● **Task statement**:
Would you repeat the entries below exactly and omit the pictures?

----

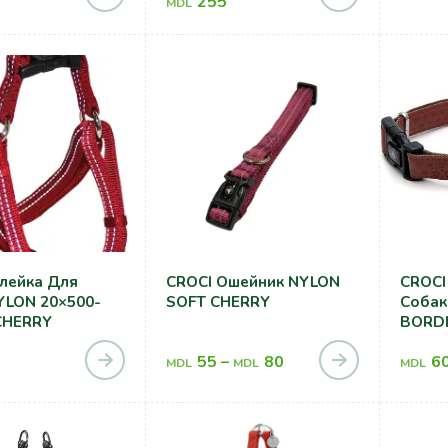
255
MDL
лейка Для
CROCI Ошейник NYLON
CROCI
YLON 20×500-
SOFT CHERRY
Собак
CHERRY
BORD
55
–
80
6
MDL
MDL
MDL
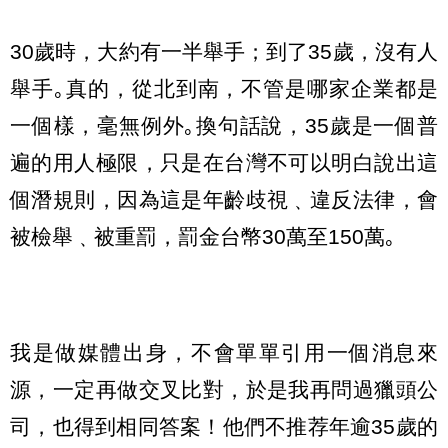
30歲時，大約有一半舉手；到了35歲，沒有人
舉手｡真的，從北到南，不管是哪家企業都是
一個樣，毫無例外｡換句話說，35歲是一個普
遍的用人極限，只是在台灣不可以明白說出這
個潛規則，因為這是年齡歧視﹑違反法律，會
被檢舉﹑被重罰，罰金台幣30萬至150萬｡
我是做媒體出身，不會單單引用一個消息來
源，一定再做交叉比對，於是我再問過獵頭公
司，也得到相同答案！他們不推荐年逾35歲的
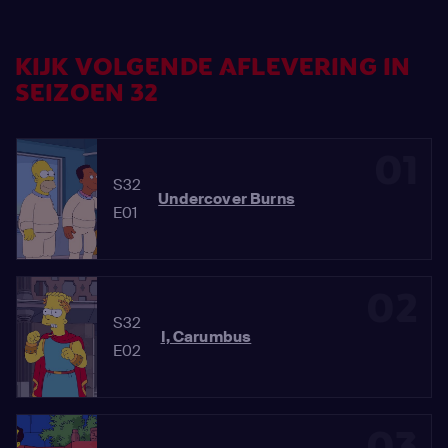
KIJK VOLGENDE AFLEVERING IN
SEIZOEN 32
01
S32
Undercover Burns
E01
02
S32
I, Carumbus
E02
03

----

● **Result below**:
255
MDL
лейка Для
CROCI Ошейник NYLON
CROCI
YLON 20×500-
SOFT CHERRY
Собак
CHERRY
BORD
55
–
80
6
MDL
MDL
MDL
30歲時，大約有一半舉手；到了35歲，沒有人
舉手｡真的，從北到南，不管是哪家企業都是
一個樣，毫無例外｡換句話說，35歲是一個普
遍的用人極限，只是在台灣不可以明白說出這
個潛規則，因為這是年齡歧視﹑違反法律，會
被檢舉﹑被重罰，罰金台幣30萬至150萬｡
我是做媒體出身，不會單單引用一個消息來
源，一定再做交叉比對，於是我再問過獵頭公
司，也得到相同答案！他們不推荐年逾35歲的
KIJK VOLGENDE AFLEVERING IN
SEIZOEN 32
01
S32
Undercover Burns
E01
02
S32
I, Carumbus
E02
03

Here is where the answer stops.